Collect-and-Distribute Transformer for 3D Point Cloud Analysis
This work addresses the problem of effective point cloud analysis for applications like 3D object recognition and scene understanding, representing an incremental improvement over existing transformer-based methods.
The paper tackles the challenge of learning local and global structures in 3D point clouds by proposing CDFormer, a transformer network with a collect-and-distribute mechanism, achieving new state-of-the-art performances on classification and segmentation tasks across five datasets.

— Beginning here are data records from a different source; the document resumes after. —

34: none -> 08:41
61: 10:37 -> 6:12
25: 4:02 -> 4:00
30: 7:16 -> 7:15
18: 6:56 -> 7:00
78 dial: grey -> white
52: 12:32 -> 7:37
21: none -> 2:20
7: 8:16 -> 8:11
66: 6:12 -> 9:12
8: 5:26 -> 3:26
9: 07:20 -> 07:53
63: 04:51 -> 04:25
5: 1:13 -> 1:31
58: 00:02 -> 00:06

Remarkable advancements have been made recently in point cloud analysis through the exploration of transformer architecture, but it remains challenging to effectively learn local and global structures within point clouds. In this paper, we propose a new transformer network equipped with a collect-and-distribute mechanism to communicate short- and long-range contexts of point clouds, which we refer to as CDFormer. Specifically, we first employ self-attention to capture short-range interactions within each local patch, and the updated local features are then collected into a set of proxy reference points from which we can extract long-range contexts. Afterward, we distribute the learned long-range contexts back to local points via cross-attention. To address the position clues for short- and long-range contexts, we additionally introduce the context-aware position encoding to facilitate position-aware communications between points. We perform experiments on five popular point cloud datasets, namely ModelNet40, ScanObjectNN, ShapeNetPart, S3DIS and ScanNetV2, for classification and segmentation. Results show the effectiveness of the proposed CDFormer, delivering several new state-of-the-art performances on point cloud classification and segmentation tasks. The source code is available at \url{https://github.com/haibo-qiu/CDFormer}.